- Aloïse Corbaz in 1948
- Born: June 28, 1886 Lausanne, Switzerland
- Died: April 5, 1964 (aged 77) Gimel, Switzerland
- Known for: Drawing
- Movement: Outsider Art

= Aloïse Corbaz =

Swiss female artist (1886–1964)

Aloïse Blanche Corbaz (28 June 1886 – 5 April 1964) was a Swiss outsider artist included in Jean Dubuffet's initial collection of psychiatric art. She is one of very few acclaimed female outsider artists.

==Life==
Aloïse Blanche Corbaz was born in Lausanne, Switzerland in 1886. She earned her baccalauréat in 1906. Although she dreamt of becoming a singer, Aloïse worked as a dressmaker until leaving for Germany in 1911. She eventually found work as a teacher and a governess, in Potsdam, at the court of German Kaiser Wilhelm II. While there, she developed an obsessive romantic passion for the Kaiser. The start of World War I necessitated Aloïse's return to Switzerland. Her imaginary romance with the Kaiser continued, leading to her being diagnosed with schizophrenia and committed to the asylum at Cery-sur-Lausanne in 1918. In 1920 she was moved to an annex of the hospital, la Rosiere a Gimel, where she remained until her death in 1964.

==Work==
She started drawing and writing poetry in secret c. 1920, but most of her early work has been destroyed. Director of the hospital Hans Steck and general practitioner Jacqueline Porret-Forel first took an interest in her work in 1936, and it was finally discovered by Dubuffet in 1947. He believed Aloïse cured herself by ceasing to fight against her illness, by choosing to cultivate it and make use of it instead.
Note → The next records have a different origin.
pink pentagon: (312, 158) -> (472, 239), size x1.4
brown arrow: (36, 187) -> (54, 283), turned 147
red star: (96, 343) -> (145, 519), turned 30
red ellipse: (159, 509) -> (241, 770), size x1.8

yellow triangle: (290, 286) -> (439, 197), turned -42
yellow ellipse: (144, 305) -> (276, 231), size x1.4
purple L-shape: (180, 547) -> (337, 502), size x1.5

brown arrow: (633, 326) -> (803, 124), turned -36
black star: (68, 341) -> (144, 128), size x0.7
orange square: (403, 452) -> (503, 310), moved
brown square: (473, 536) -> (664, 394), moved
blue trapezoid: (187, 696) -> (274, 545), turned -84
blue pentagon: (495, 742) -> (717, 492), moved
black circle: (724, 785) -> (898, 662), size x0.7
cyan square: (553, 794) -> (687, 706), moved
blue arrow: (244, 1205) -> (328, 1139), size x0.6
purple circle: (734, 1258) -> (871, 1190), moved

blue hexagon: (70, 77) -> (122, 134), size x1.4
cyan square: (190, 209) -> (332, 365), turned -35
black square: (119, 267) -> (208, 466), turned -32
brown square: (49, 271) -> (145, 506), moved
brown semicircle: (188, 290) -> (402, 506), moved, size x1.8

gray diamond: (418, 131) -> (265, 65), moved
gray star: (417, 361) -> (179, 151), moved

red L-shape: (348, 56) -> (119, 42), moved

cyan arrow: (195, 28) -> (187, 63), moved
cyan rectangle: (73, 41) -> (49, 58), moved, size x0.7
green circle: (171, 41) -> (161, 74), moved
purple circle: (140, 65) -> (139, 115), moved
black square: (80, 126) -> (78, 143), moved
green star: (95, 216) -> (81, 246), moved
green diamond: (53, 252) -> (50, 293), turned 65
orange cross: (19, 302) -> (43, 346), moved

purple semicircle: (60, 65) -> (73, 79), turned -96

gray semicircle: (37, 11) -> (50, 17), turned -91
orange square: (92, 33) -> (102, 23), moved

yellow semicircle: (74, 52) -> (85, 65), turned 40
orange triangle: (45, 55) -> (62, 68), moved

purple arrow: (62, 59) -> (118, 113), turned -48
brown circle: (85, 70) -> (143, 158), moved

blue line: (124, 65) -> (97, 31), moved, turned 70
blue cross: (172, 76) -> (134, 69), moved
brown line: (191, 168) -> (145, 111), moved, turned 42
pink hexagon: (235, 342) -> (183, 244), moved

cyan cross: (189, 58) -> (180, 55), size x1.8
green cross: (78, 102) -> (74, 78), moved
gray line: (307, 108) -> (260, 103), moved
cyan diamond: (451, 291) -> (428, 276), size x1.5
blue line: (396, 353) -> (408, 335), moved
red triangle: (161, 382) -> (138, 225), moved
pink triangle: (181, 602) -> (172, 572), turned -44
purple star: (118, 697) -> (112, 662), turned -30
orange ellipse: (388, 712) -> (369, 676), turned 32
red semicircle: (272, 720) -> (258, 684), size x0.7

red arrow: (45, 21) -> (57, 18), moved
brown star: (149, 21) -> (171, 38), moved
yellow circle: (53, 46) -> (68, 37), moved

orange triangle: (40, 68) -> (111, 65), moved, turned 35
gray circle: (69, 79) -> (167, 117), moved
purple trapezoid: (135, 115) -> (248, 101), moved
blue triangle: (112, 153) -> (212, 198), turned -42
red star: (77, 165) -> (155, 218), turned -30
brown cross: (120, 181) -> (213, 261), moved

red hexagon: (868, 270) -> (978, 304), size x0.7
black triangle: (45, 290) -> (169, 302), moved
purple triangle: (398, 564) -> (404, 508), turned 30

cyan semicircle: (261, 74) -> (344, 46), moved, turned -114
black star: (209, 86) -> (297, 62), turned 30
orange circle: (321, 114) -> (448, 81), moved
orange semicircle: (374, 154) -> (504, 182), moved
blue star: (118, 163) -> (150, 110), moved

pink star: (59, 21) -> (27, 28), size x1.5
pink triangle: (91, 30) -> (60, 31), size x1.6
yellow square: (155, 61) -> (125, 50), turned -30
Her work is erotic, consisting primarily of beautiful women with voluptuous curves and flowing hair attended by lovers in military uniform. She used the vivid colors of crayons, pencils, and flower juice to fill entire sheets of paper. Her compulsion to make marks on every inch of paper is a "horror vacui" remarkably similar to that of Adolf Wölfli.

==Collections and exhibits==

In 2012 the Collection de l'Art Brut and the Musée cantonal des Beaux-Arts de Lausanne presented a solo exhibition of Aloïse Corbaz's work titled Aloïse. Le Ricochet Solaire.